National Institute of Natural Sciences

Polar Field Reversal as observed with Hinode

19 April 2012
[Modified on 1 June 2012]
National Astronomical Observatory of Japan (NAOJ/NINS)
RIKEN
Japan Aerospace Exploration Agency(JAXA)
National Aeronautics and Space Administration (NASA)
Science and Technology Facilities Council(STFC)
European Space Agency(ESA)

For the first time in the world, an international research team consisting mainly of researchers from the National Astronomical Observatory of Japan (NAOJ) and RIKEN recently discovered the phenomenon of the polarity of the polar magnetic field in the solar polar region reversing faster than expected by using the Solar Optical Telescope (SOT) mounted on the Solar Observation Satellite "Hinode." This discovery was brought about by the SOT's high spatial resolution and high-precision polarimetry, and the long-term operation steadily conducted via the "Hinode" satellite.

At present, solar activity has passed the solar minimum and is increasing slightly. Looking at the overall picture, the solar magnetic field in this solar minimum shows that the north polar region has negative polarity and the south polar region has positive polarity. The polarity of both the north and south polar regions is expected to reverse in May 2013, around the same time as the solar maximum, which is the period with the largest average number of sunspots.

The Sun's polar magnetic field is considered to be the origin of sunspots which are known to be the source of solar activity. That behavior will be very important in forecasting solar activity in the future. In the past, polarity reversal was observed by solar telescopes on the ground. Consequently, only the average strength and polarity of the magnetic fields was found due to the lack resolution, and it was not possible to know what was occurring in the solar polar region.

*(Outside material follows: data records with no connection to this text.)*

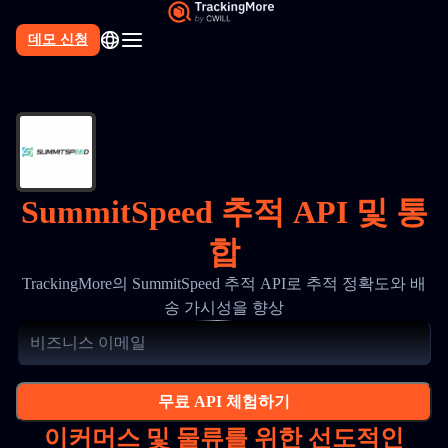
데모 신청
SummitSpeed 추적 API 및 통
합
TrackingMore의 SummitSpeed 추적 API로 추적 정확도와 배
송 가시성을 향상
무료 API 체험하기
이커머스 및 물류를 위한 선도적인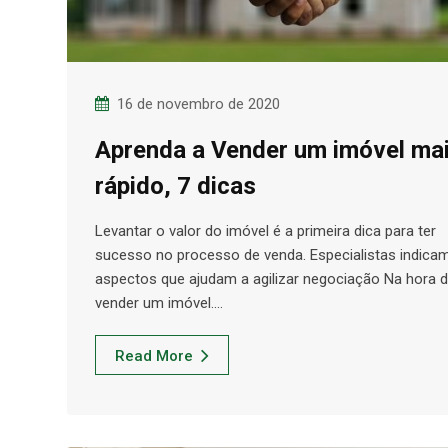
16 de novembro de 2020
Aprenda a Vender um imóvel ma
rápido, 7 dicas
Levantar o valor do imóvel é a primeira dica para ter
sucesso no processo de venda. Especialistas indica
aspectos que ajudam a agilizar negociação Na hora 
vender um imóvel.…
Read More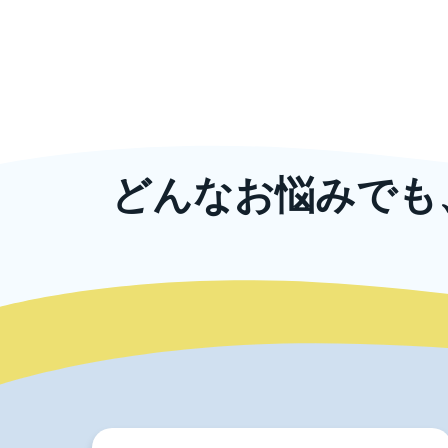
どんなお悩みでも
ニッコンでは、企業規模の大小や業種に
また、教育研修以
ま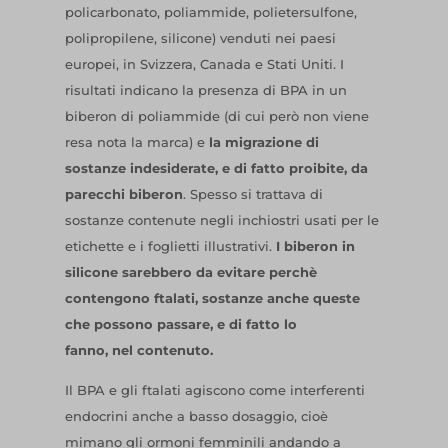
policarbonato, poliammide, polietersulfone,
polipropilene, silicone) venduti nei paesi
europei, in Svizzera, Canada e Stati Uniti. I
risultati indicano la presenza di BPA in un
biberon di poliammide (di cui però non viene
resa nota la marca) e
la migrazione di
sostanze indesiderate, e di fatto proibite, da
parecchi biberon
. Spesso si trattava di
sostanze contenute negli inchiostri usati per le
etichette e i foglietti illustrativi.
I biberon in
silicone sarebbero da evitare perchè
contengono ftalati, sostanze anche queste
che possono passare, e di fatto lo
fanno, nel contenuto.
Il BPA e gli ftalati agiscono come interferenti
endocrini anche a basso dosaggio, cioè
mimano gli ormoni femminili andando a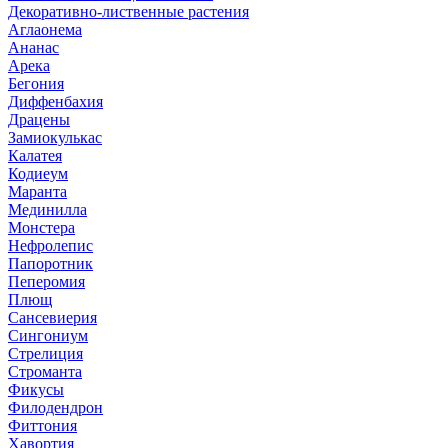
Декоративно-лиственные растения
Аглаонема
Ананас
Арека
Бегония
Диффенбахия
Драцены
Замиокулькас
Калатея
Кодиеум
Маранта
Мединилла
Монстера
Нефролепис
Папоротник
Пеперомия
Плющ
Сансевиерия
Сингониум
Стрелиция
Строманта
Фикусы
Филодендрон
Фиттония
Хавортия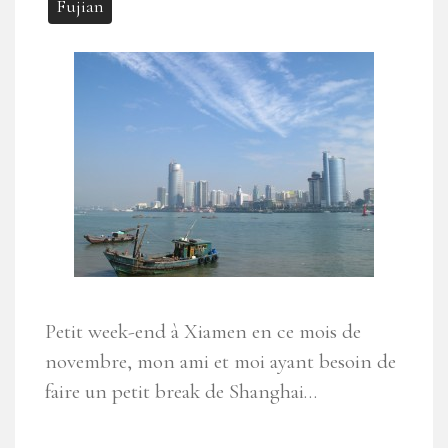
Fujian
Petit week-end à Xiamen en ce mois de
novembre, mon ami et moi ayant besoin de
faire un petit break de Shanghai…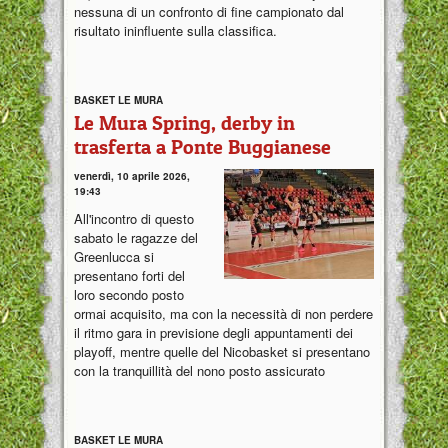
nessuna di un confronto di fine campionato dal
risultato ininfluente sulla classifica.
BASKET LE MURA
Le Mura Spring, derby in
trasferta a Ponte Buggianese
venerdì, 10 aprile 2026,
19:43
All'incontro di questo
sabato le ragazze del
Greenlucca si
presentano forti del
loro secondo posto
ormai acquisito, ma con la necessità di non perdere
il ritmo gara in previsione degli appuntamenti dei
playoff, mentre quelle del Nicobasket si presentano
con la tranquillità del nono posto assicurato
BASKET LE MURA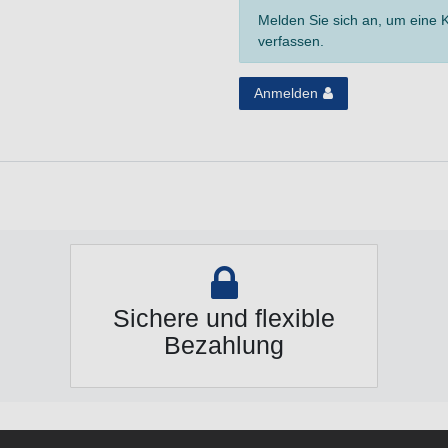
Melden Sie sich an, um eine
verfassen.
Anmelden
Sichere und flexible
Bezahlung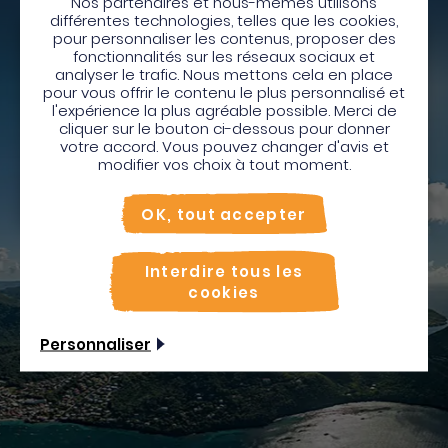
Nos partenaires et nous-mêmes utilisons
différentes technologies, telles que les cookies,
pour personnaliser les contenus, proposer des
Depuis
Bienvenue en Martinique
fonctionnalités sur les réseaux sociaux et
analyser le trafic. Nous mettons cela en place
Pour profiter de votre séjour et trouver des
pour vous offrir le contenu le plus personnalisé et
l'expérience la plus agréable possible. Merci de
activités en quelques clics, activez le mode “sur
cliquer sur le bouton ci-dessous pour donner
place”.
votre accord. Vous pouvez changer d'avis et
Rechercher
Utiliser le mode sur
place
modifier vos choix à tout moment.
Non merci, je veux continuer
OK, tout accepter
Interdire tous les
cookies
Personnaliser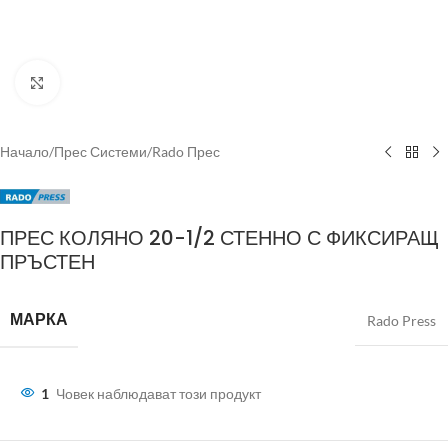
Click to enlarge
Начало
/
Прес Системи
/
Rado Прес
ПРЕС КОЛЯНО 20-1/2 СТЕННО С ФИКСИРАЩ
ПРЪСТЕН
МАРКА
Rado Press
1
Човек наблюдават този продукт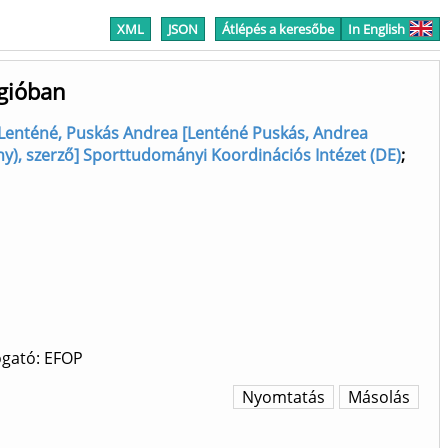
XML
JSON
Átlépés a keresőbe
In English
égióban
Lenténé, Puskás Andrea [Lenténé Puskás, Andrea
ny), szerző] Sporttudományi Koordinációs Intézet (DE)
;
ogató: EFOP
Nyomtatás
Másolás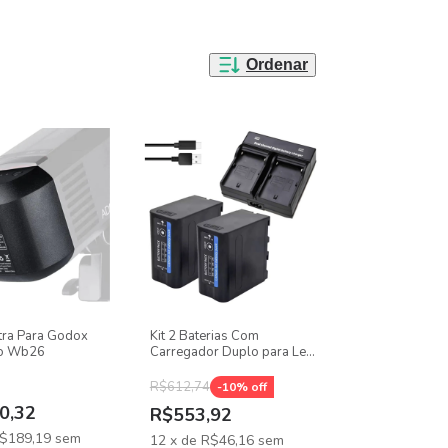
Ordenar
xtra Para Godox
Kit 2 Baterias Com
o Wb26
Carregador Duplo para Led
Filmadora NP-F980
R$612,74
-
10
% off
0,32
R$553,92
$189,19
sem
12
x
de
R$46,16
sem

Based on observations conducted with high spatial resolution and high-precision polarimetry of the SOT aboard the "Hinode" satellite in September of 2007, magnetic field patches, which were broad and spotty, with a magnetic field strength comparable to sunspots, were discovered for the first time, scattered in the solar polar region. (Reference: Press release "'Hinode' discovered strong magnetic field patches in the Sun's polar region.")

Since that, the "Hinode" satellite has been conducting polar observation regularly for four years, during which solar activity passed the solar minimum and has been increasing. As a result, it was discovered during observations conducted in January 2012 that the north polar magnetic field was dwindling close to almost zero, one year earlier than expected. That is to say, the number of magnetic field patches, which play the role of magnetic field spots in the north polar region, decreased rapidly and spots of opposite polarity emerged at low latitudes. (Figures A and B) Consequently, it is considered that there is a large scale disappearance of the opposite polarity magnetic field and polarity reversal occurring in the north polar region of the sun.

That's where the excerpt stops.